To give glory to God is to know Who He is. He reveals Himself in His glory to you. You acknowledge His glory back unto Him. Your worship is collective. All the saints and angels bear witness to your praise. If you haven’t seen, then maybe you have heard? That’s fine. Your worship is noetic. The glory of the Lord will enter your soul through your spiritual senses. It will permeate your highest intellect, your nous. You magnify His appearance in yourself. Don’t turn your back. Don’t stop looking. Worship is instant, immediate, a single process, a fully functional expression of a man’s telos. Worship is the purpose of a man’s formal design.
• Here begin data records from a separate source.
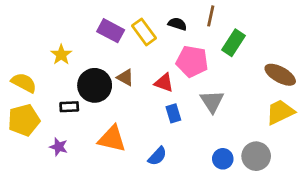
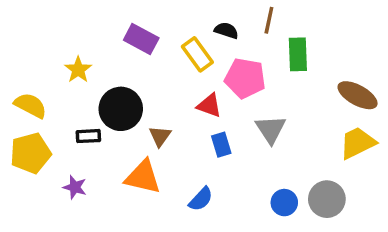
yellow rectangle: (144, 32) -> (197, 54), moved
green rectangle: (233, 43) -> (298, 54), turned -35
brown triangle: (125, 77) -> (160, 136), moved, turned 36

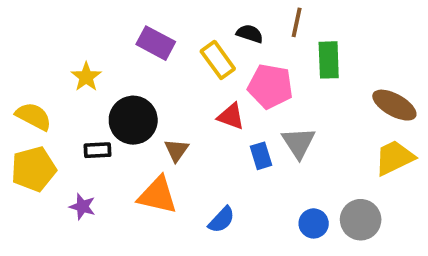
blue rectangle: (221, 145) -> (261, 156), moved

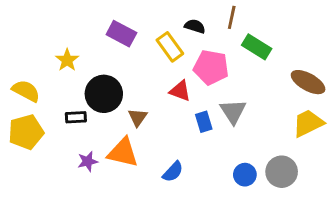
green rectangle: (329, 60) -> (257, 47), turned -56
purple star: (82, 207) -> (88, 161), moved, turned -30

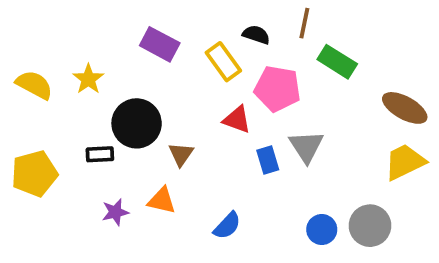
yellow semicircle: (26, 91) -> (34, 85), moved
orange triangle: (123, 153) -> (162, 201), size x0.7

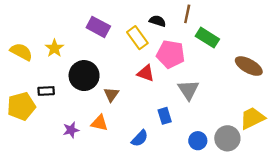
black rectangle: (100, 154) -> (46, 91), moved
blue rectangle: (268, 160) -> (165, 116), moved
yellow trapezoid: (405, 162) -> (252, 118), moved

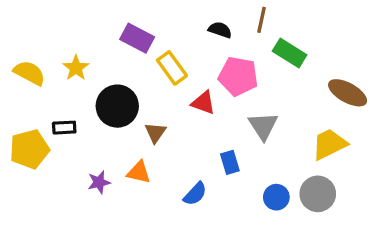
yellow rectangle: (137, 38) -> (172, 68), moved
yellow trapezoid: (252, 118) -> (329, 144), moved

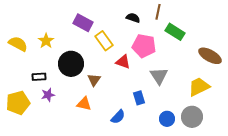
yellow pentagon: (29, 149) -> (18, 103), moved
purple star: (99, 182) -> (48, 95), moved

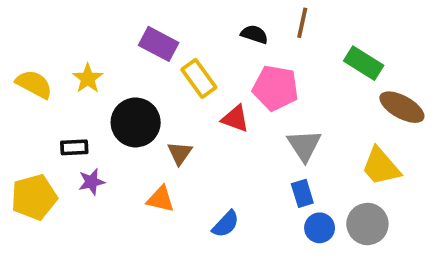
green rectangle: (175, 32) -> (364, 63), moved
yellow trapezoid: (199, 87) -> (381, 167), turned -105
blue rectangle: (139, 98) -> (302, 193), moved

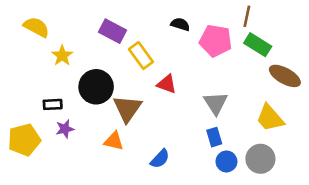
brown line: (302, 23) -> (247, 16), moved
yellow semicircle: (34, 84) -> (36, 27), moved
pink pentagon: (275, 88) -> (216, 41), moved
brown triangle: (180, 153) -> (127, 109), size x1.6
When that happens, a man’s telos shines in the luminance, in the phanos of the Lord’s glory. When a man lacks worship, and claims that he perceives nothing of God, it is because he insists that the reflection of God’s glory in the darkness of his intellect is just a phantasm. For such a man, this fantastic self-object becomes his only point of reference, an idol in his imagination. Now he will guard his idol unto death. Such men refuse to take their spiritual senses seriously. They make this choice in the pride of their limited, human, speculative, abstract reasoning. Their fault is not in their senses as they claim, but in their intellect and will. But worship is not an epistemological matter. Worship requires δοκεω, an action of the mind and heart of processing information into understanding and choices. This information is apparent to our senses. It is perceptual. Worship begins as a matter of seeming.
Dianous
On Cleaning One’s Mind
A clean mind is not an empty mind. Our mind can never be entirely empty of thoughts, feelings and ideas. Curating one’s mind requires experience and discernment. Our mind (or dianous) is the instrumental part of our psyche. The highest part of our psyche is our intellect (or nous). It is through our nous that we perceive and experience divine nature. Our nous manages our dianous. When our nous is illumined by the divine grace of the Holy Spirit, then we manage our minds well. Our nous is clarified by divine grace in worship and prayerful attention. When that happens, then we are able to manage ourselves with discernment and discretion in the field of our mental activity. Our choices regarding what sensations to experience, activities to engage in, ideas to reflect upon, emotional responses to make, etc., will all become morally virtuous when guided by a godly light in our nous. Then our mind will be a well-functioning tool, a cleaned instrument.